About this exercise.
Reproduce the data below in full and exclude every picture.

·····

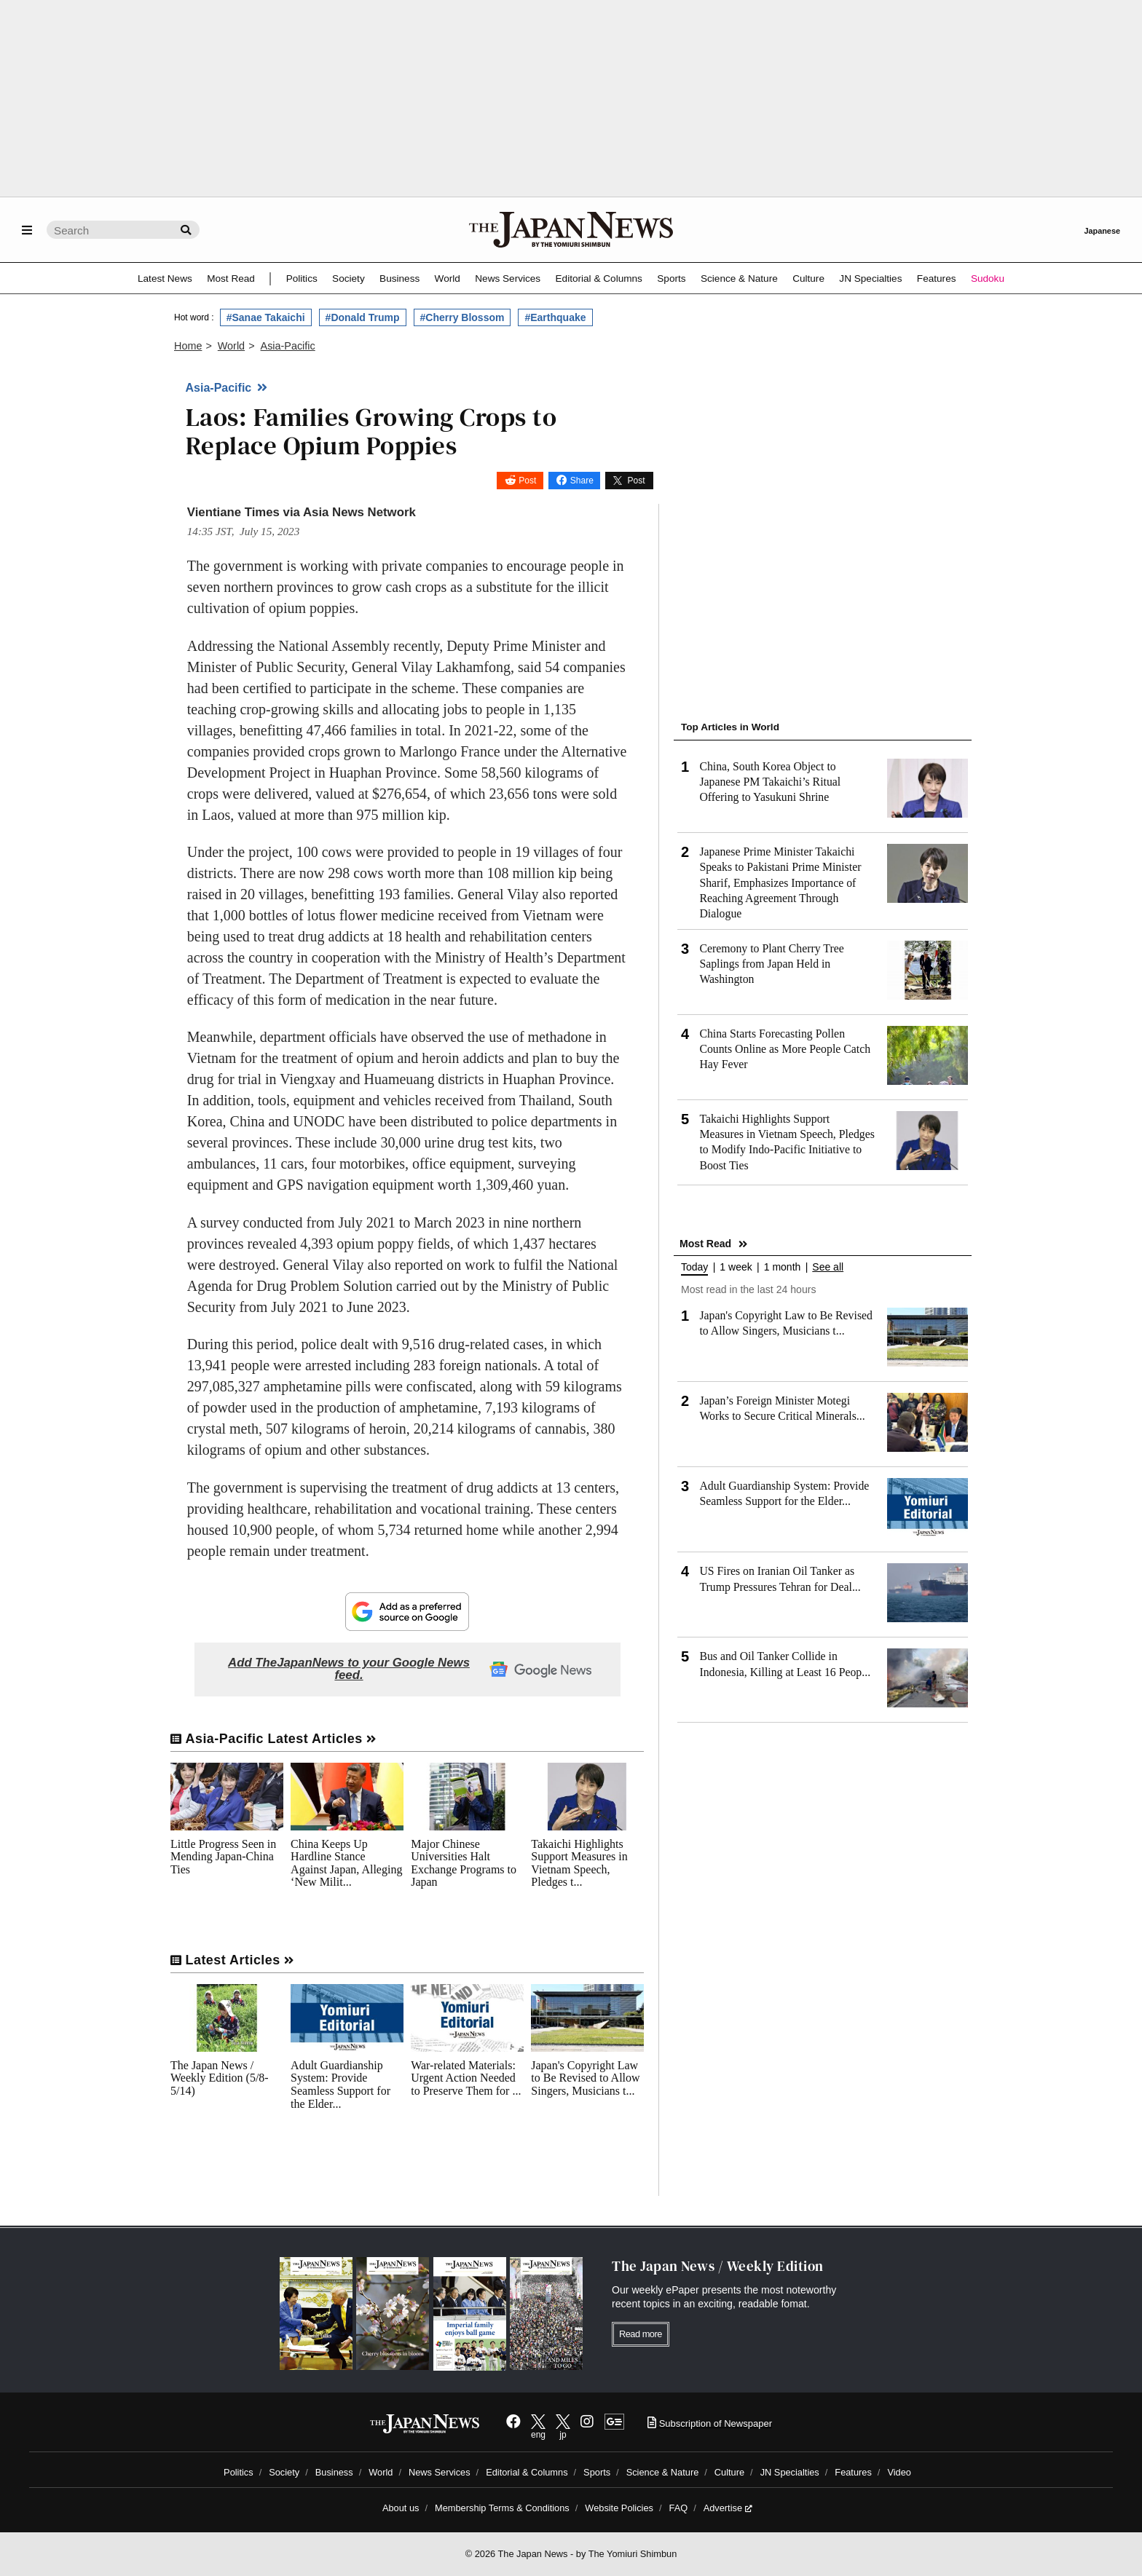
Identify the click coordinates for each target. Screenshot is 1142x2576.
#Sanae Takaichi (266, 317)
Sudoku (987, 278)
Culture (808, 278)
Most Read (231, 278)
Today (694, 1267)
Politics (302, 278)
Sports (671, 278)
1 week (736, 1267)
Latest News (165, 278)
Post (527, 480)
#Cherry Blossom (462, 317)
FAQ (678, 2507)
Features (936, 278)
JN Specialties (870, 278)
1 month (782, 1267)
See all (827, 1267)
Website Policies (619, 2507)
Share (582, 480)
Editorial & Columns (599, 278)
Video (899, 2472)
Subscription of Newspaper (709, 2423)
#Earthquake (555, 317)
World (447, 278)
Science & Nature (739, 278)
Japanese (1102, 230)
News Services (507, 278)
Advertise (728, 2507)
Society (348, 278)
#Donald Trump (363, 317)
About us (401, 2507)
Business (399, 278)
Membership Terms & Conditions (502, 2507)
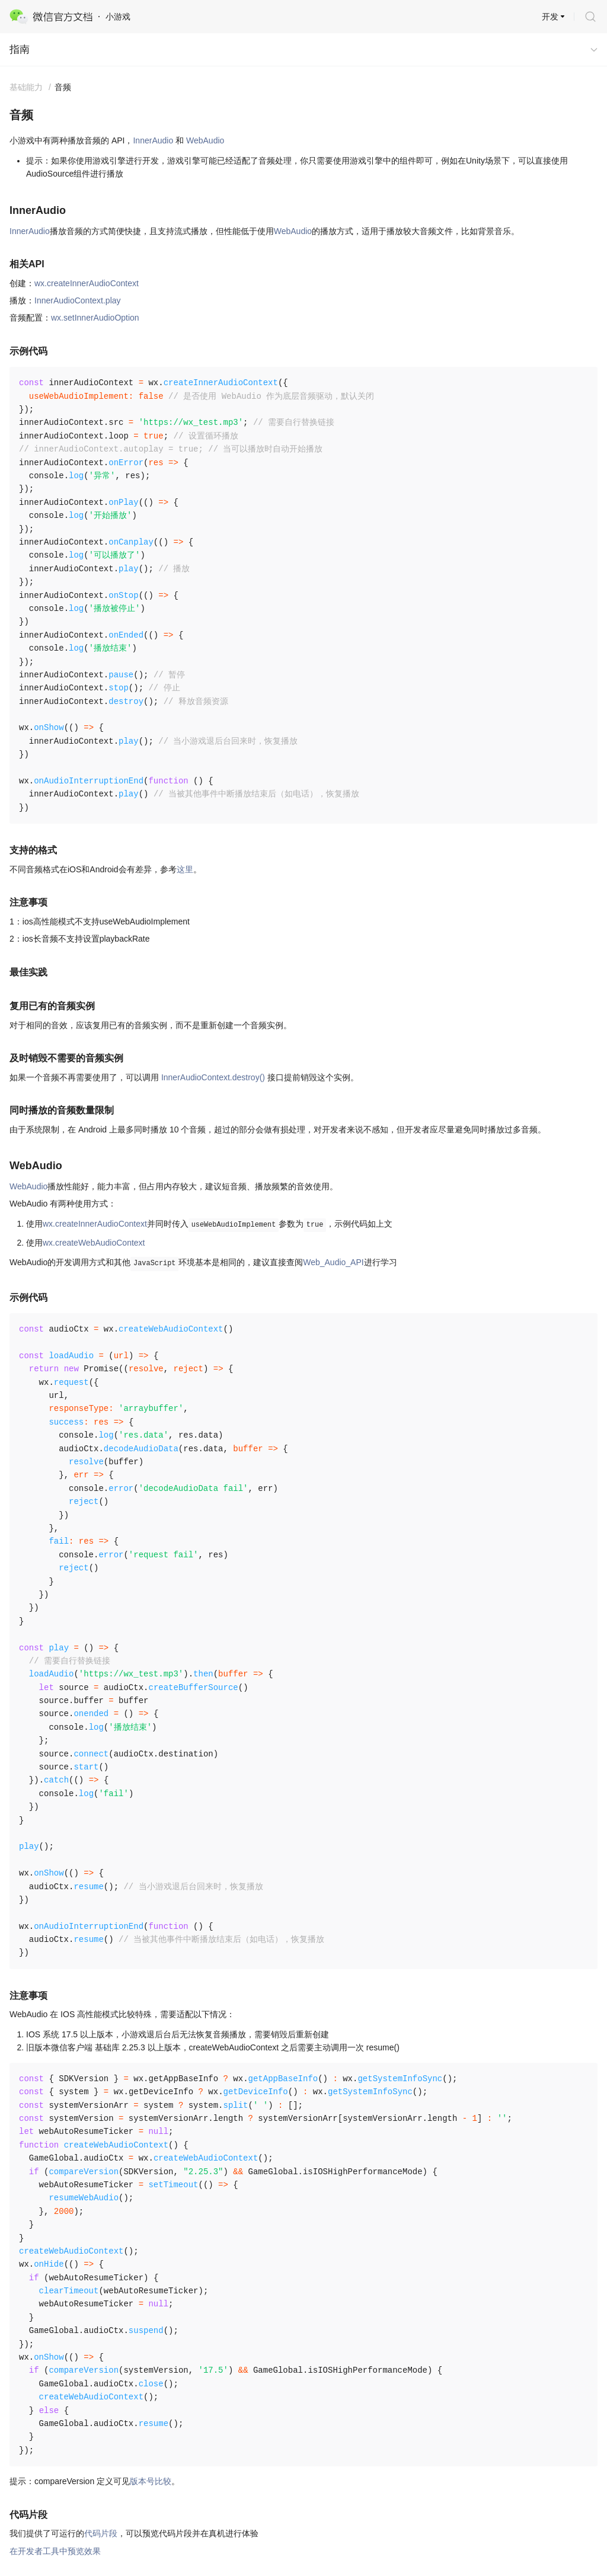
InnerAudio (153, 140)
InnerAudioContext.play (77, 300)
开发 (550, 16)
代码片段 (100, 2533)
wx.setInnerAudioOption (95, 317)
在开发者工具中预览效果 (55, 2551)
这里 (185, 869)
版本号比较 (150, 2481)
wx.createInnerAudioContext (86, 283)
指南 (19, 49)
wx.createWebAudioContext (94, 1242)
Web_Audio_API (333, 1262)
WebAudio (205, 140)
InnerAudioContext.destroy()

·····

Completed exercise.
Identify the click coordinates for each target. Screenshot is 1142x2576.
#Sanae Takaichi (266, 317)
Sudoku (987, 278)
Culture (808, 278)
Most Read (231, 278)
Today (694, 1267)
Politics (302, 278)
Sports (671, 278)
1 week (736, 1267)
Latest News (165, 278)
Post (527, 480)
#Cherry Blossom (462, 317)
FAQ (678, 2507)
Features (936, 278)
JN Specialties (870, 278)
1 month (782, 1267)
See all (827, 1267)
Website Policies (619, 2507)
Share (582, 480)
Editorial & Columns (599, 278)
Video (899, 2472)
Subscription of Newspaper (709, 2423)
#Earthquake (555, 317)
World (447, 278)
Science & Nature (739, 278)
Japanese (1102, 230)
News Services (507, 278)
Advertise (728, 2507)
Society (348, 278)
#Donald Trump (363, 317)
About us (401, 2507)
Business (399, 278)
Membership Terms & Conditions (502, 2507)
InnerAudio (153, 140)
InnerAudioContext.play (77, 300)
开发 (550, 16)
代码片段 (100, 2533)
wx.setInnerAudioOption (95, 317)
在开发者工具中预览效果 (55, 2551)
这里 (185, 869)
版本号比较 (150, 2481)
wx.createInnerAudioContext (86, 283)
指南 (19, 49)
wx.createWebAudioContext (94, 1242)
Web_Audio_API (333, 1262)
WebAudio (205, 140)
InnerAudioContext.destroy()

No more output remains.